혁신주도형 경제로의 전환에 있어서 중소기업의 역할
창업보육센터의 운영실태와 개선과제
10. Policy Agenda on Business Incubators | Joo-Hoon Kim.Suil Lee
This chapter consists mainly of three parts: 1) the performance evaluation of business incubators in Korea using the data from Business Incubator Network System; 2) the
behavior analysis of business incubators and tenant firms using survey data; and 3) the suggestion of several reform measures based on the performance evaluation and behavior analysis.

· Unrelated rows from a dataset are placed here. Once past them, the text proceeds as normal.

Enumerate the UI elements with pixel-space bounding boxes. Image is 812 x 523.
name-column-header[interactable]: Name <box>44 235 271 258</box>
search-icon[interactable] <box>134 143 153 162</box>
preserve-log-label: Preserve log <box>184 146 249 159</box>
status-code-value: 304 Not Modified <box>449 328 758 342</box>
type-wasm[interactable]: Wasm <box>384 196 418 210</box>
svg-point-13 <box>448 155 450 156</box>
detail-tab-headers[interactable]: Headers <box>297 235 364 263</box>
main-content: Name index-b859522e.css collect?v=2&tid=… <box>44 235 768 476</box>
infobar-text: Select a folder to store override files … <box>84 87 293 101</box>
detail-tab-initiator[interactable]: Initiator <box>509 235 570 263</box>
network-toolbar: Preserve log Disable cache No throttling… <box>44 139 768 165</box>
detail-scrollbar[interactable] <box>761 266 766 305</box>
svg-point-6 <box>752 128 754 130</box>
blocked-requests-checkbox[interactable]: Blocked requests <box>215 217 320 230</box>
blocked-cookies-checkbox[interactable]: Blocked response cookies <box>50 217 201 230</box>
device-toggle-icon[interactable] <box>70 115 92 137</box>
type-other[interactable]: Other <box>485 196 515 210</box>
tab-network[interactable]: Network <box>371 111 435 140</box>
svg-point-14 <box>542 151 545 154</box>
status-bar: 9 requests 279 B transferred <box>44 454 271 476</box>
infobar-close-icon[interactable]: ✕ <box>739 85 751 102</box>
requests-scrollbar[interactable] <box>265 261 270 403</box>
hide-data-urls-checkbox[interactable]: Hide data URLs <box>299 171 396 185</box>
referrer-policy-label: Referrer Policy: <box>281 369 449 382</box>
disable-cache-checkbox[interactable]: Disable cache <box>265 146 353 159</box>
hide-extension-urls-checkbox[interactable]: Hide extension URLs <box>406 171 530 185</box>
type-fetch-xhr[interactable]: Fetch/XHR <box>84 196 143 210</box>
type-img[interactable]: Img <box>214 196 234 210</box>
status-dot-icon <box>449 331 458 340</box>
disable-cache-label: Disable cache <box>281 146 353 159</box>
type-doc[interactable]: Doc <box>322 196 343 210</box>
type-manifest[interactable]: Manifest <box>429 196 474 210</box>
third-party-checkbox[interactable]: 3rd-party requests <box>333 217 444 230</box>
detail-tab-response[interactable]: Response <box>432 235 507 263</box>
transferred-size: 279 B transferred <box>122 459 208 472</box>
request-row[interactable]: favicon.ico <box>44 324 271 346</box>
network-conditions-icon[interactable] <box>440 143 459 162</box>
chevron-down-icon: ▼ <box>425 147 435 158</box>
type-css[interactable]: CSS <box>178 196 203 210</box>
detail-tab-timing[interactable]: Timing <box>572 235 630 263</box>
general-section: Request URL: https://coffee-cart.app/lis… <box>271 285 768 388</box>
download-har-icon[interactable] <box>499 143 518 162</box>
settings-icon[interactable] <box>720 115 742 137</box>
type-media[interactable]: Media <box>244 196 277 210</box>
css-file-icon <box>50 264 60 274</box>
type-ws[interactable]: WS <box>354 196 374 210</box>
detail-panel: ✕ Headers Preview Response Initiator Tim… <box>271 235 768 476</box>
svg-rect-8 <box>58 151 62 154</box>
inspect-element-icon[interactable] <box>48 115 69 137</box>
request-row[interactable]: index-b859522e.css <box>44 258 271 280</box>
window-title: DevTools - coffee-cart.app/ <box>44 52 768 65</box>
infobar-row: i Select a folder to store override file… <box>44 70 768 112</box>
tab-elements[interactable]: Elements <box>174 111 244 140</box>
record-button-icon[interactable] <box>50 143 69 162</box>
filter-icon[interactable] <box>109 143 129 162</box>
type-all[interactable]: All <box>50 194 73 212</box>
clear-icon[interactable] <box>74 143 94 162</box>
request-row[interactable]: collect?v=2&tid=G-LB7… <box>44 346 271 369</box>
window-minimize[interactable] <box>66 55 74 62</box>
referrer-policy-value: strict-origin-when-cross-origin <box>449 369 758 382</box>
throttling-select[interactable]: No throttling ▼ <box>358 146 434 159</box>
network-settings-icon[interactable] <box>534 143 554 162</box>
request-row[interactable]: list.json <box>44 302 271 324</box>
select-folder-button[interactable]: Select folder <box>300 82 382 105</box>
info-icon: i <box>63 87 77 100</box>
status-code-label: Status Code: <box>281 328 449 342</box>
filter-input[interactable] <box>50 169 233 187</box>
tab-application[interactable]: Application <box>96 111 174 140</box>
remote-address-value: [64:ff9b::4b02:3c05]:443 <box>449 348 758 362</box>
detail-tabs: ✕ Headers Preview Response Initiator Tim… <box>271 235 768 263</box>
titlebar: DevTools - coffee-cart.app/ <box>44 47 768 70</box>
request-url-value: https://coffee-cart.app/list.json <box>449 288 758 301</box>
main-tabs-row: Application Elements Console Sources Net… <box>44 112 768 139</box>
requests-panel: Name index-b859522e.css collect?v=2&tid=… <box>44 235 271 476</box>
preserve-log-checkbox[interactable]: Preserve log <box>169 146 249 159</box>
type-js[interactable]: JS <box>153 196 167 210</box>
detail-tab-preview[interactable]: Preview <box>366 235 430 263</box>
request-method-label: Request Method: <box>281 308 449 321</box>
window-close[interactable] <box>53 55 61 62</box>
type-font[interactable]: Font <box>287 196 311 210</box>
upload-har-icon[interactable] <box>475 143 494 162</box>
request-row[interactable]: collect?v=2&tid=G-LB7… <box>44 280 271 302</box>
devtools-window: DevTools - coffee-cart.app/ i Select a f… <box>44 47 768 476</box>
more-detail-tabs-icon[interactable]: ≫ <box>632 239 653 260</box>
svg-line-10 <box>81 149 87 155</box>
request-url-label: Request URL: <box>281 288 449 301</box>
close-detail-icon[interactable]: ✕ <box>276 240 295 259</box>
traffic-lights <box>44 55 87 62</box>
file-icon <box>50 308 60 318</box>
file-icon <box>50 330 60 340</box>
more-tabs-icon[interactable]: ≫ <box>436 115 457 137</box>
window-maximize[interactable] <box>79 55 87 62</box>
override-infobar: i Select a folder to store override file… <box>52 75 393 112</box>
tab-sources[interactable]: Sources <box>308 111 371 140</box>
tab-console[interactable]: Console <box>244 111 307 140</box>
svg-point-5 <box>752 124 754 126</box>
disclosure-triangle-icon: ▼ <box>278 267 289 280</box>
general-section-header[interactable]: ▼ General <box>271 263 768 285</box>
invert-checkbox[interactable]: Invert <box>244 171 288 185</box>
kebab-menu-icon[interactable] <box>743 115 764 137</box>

The first part of the chapter explains the distribution of business incubators in Korea by host institution, by business sector, and by region, and then evaluates the general
performance of the business incubators on the following criteria: 1) survival rate of graduate firms; 2) number of jobs created; and 3) increased sales of tenant firms. It also
analyzes the characteristics of the founders of tenant firms and the managers of the business incubators. In Korea, the survival rate of graduate firms is approximately 71% as compared to 5 or 6% of new firms in general. An average tenant firm has experienced an increase of the number of employees and sales by 0.5 person and
110 million won, respectively, after moving into a business incubator. The comparison of the business incubators by host institution shows that business incubators hosted by public research institutions are much more successful in achieving their goals than ones hosted by universities or local governments.While the founders of tenant firms have similar potential capabilities as the founders of venture firms, the data from Business Incubator Network System indicate that the business incubators have difficulties in hiring eligible incubator managers and strengthening the expertise of managers and staff members.
We performed a survey analysis for 1,009 tenant firms, of which the objective is to investigate the behavioral aspects of business incubators and tenant firms regarding the following three categories: 1) the types of services provided by the incubators and the degree of satisfaction of the tenant firms on those services; 2) the degree of internal and external networking of the tenant firms; and 3) the degree of innovativeness of the tenant firms. The second part of the chapter summarizes the results of the survey analysis. At first, the survey shows that the provision of services by the incubators does not meet the needs of the tenant firms in all types of services. In particular,
marketing assistance and financing assistance fall significantly behind the needs of the tenant firms. Regarding the internal and external networking of the tenant firms, we find that approximately 40% of the tenant firms in the sample cooperate with other tenant firms in the same incubator and about 61% of the tenant firms have business relationship with outside firms at close range. 55% of the total sample have also executed or are in the middle of carrying out joint researches with host universities or host
research institutions. On average, a tenant firm conducts interviews with professors and researchers for technical support and gives advice on 15 occasions, annually. These findings indicate that the tenant firms have well established all of three types of networking, that is, internal networking between tenant firms, external networking with outside firms, and industry-university-research institution cooperation. Finally, according to the survey, the tenant firms in Korea seem to be relatively innovative. Approximately 20% of the tenant firms in the sample answered that there would be no competitor in related markets for a while. Grouping the tenant firms by their founders and comparing the innovativeness of each group, the tenant firms founded by university professors and researchers seem to be the most innovative.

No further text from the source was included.